女の摩訶不思議!『須崎パラダイス』(芝木好子)~私の読書記録~

 

 

『洲崎パラダイス』は、社会の底辺で懸命に生きる女性たちの情愛、悲哀、逞しさを活き活きと描いています。生命力溢れる主人公蔦枝の動物的とも言える行動力に不思議な爽快さを感じ、生きると言うことを教えられた作品です。

 

✿少し毛色の違う作品✿

『洲崎パラダイス』は、芝木好子の代表作の一つです。短編集で「洲崎パラダイス」「黒い炎」「須崎界隈」「歓楽の町」「蝶になるまで」「洲崎の女」の六編が収録されています。

 

私が今までに読んだ芝木好子の作品は、芸能や工芸の世界に一途に生きる女性と、それら芸術の理解者の男性との恋愛を情感豊かに描いた作品が多かったのですが、『須崎パラダイス』は少し毛色が違っていました。

 

解説によると『洲崎パラダイス』に収録されている短編は、昭和29年から30年に集中的に書かれたものです。
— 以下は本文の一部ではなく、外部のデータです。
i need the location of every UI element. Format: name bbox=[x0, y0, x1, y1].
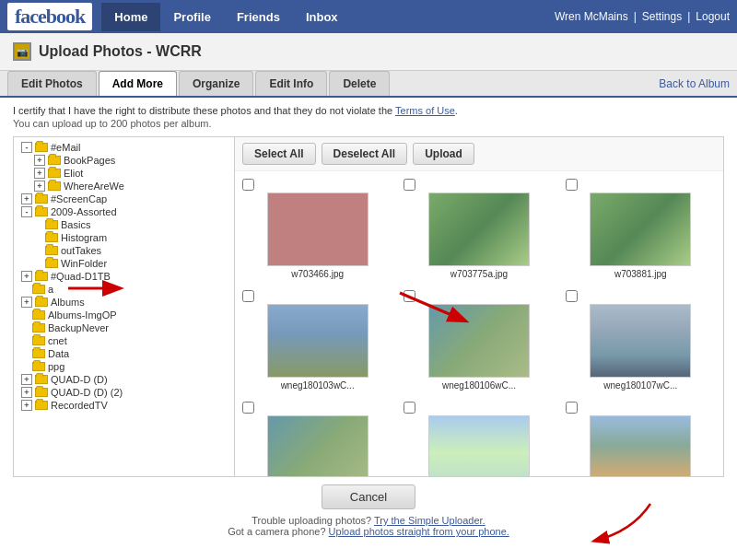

当時の洲崎には赤線と呼ばれた娼婦の街があり、そこが小説の舞台となっています。

 

今まで私が読んできた芝木好子の小説の舞台が、純粋培養の芸術の温室だとすれば、『洲崎パラダイス』は、寒風吹きすさぶ娑婆の世界と言う感じでしょうか。

 

✿表題作『須崎パラダイス』✿

表題作の『須崎パラダイス』は、男が会社をクビになり、駆け落ち同然で故郷を離れ、無一文で洲崎に流れてきた男女、義治と蔦枝が主人公です。

 

義治は投げやりで生きていく意欲すら失いかけていますが、蔦枝は「洲崎パラダイス」の飲み屋の女中にもぐり込み、店の常連で金回りのいい落合と積極的に親しくなるのです。

 

落合と外泊した蔦枝は、見違えるように垢抜けして綺麗になり、いい着物を着て帰って来ます。蔦枝は、貧乏はコリゴリだといい、金回りのいい落合に囲われるのをむしろ喜んでいるかのように見えます。

 

ところが、一緒に流れてきた義治が、訪ねてくると、義治と一緒にまた流れていってしまうのです。

 

お金の心配なく楽に暮らしたいと言う願望を全く隠そうとせず、なりふり構わず金回りのいい落合になびきながら、一緒に流れてきた義治を捨てきれない蔦枝の情に驚かされました。そして、同時に、見てくれなど気にせず、自分の思いのままに本能的に動ける蔦枝が爽快に感すらしました。

 

✿女の摩訶不思議✿

私も女なのにおかしな話ですが、『洲崎パラダイス』に登場する女性たちに、私は摩訶不思議な生物(いきもの)を見る様な気持ちなりました。また同時に男女関係の不思議さも感じました。

 

『須崎パラダイス』以前読んだ芝木好子作品の芸能・工芸分野に生きる女性たちに感情移入できます。しかし、『洲崎パラダイス』は、社会の底辺で懸命に生きる女性たちの情愛、悲哀、逞しさを活き活きと描いているのです。生命力溢れる蔦枝の動物的とも言える行動力に不思議な爽快さを感じました。理解できない摩訶不思議な力、それは、生き抜く力なのだと感じました。